Stress over elections is largely unavoidable, but new research suggests techniques to cope.

Illustration by Carl Wiens.

By Glenn McDonald

It’s no secret that election season can be a stressful time, especially in recent years. But according to new research from NC State psychology professor Shevaun Neupert, people can cope with such stress with a little preparation.

In findings published this year, Neupert and her team surveyed 140 adults from across the country days before, during and just after the 2018 midterm elections. They found that people tend to get stressed as voting time approaches, especially when inundated with relentless negative advertising and increasingly fraught conversations.

The studies also found that people worry about more intense anxieties as election season ramps up. In other words, they get stressed today worrying about getting more stressed tomorrow — a phenomenon called affective forecasting. “People are actually pretty good at being able to look into the horizon of their own lives,” Neupert says. “They make predictions about what they might experience and how that might feel to them.”

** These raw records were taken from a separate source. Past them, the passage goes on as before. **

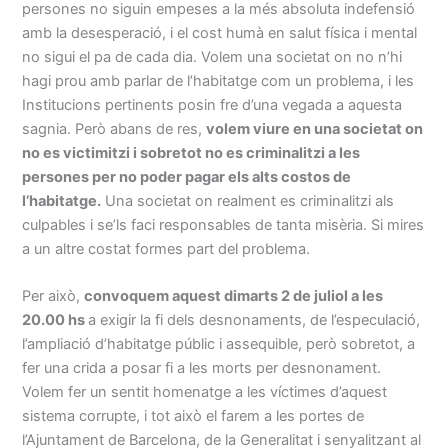
persones no siguin empeses a la més absoluta indefensió
amb la desesperació, i el cost humà en salut física i mental
no sigui el pa de cada dia. Volem una societat on no n’hi
hagi prou amb parlar de l’habitatge com un problema, i les
Institucions pertinents posin fre d’una vegada a aquesta
sagnia. Però abans de res,
volem viure en una societat on
no es victimitzi i sobretot no es criminalitzi a les
persones per no poder pagar els alts costos de
l’habitatge.
Una societat on realment es criminalitzi als
culpables i se’ls faci responsables de tanta misèria. Si mires
a un altre costat formes part del problema.
Per això,
convoquem aquest dimarts 2 de juliol a les
20.00 hs
a exigir la fi dels desnonaments, de l’especulació,
l’ampliació d’habitatge públic i assequible, però sobretot, a
fer una crida a posar fi a les morts per desnonament.
Volem fer un sentit homenatge a les víctimes d’aquest
sistema corrupte, i tot això el farem a les portes de
l’Ajuntament de Barcelona, de la Generalitat i senyalitzant al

That anticipation can provide a method for dealing with election stress, she says. Because elections in the U.S. are on regular schedules, people can prepare for the recurrent bummer that is election season.

Neupert suggests people use whatever stress relief methods they have in their toolbox — exercise, meditation, long walks — early in the democratic process. “We have a new understanding of the insidiousness of elections on people’s daily lives,” Neupert says. “As these things get more intense, we may have to reach for our tools more often and more regularly.”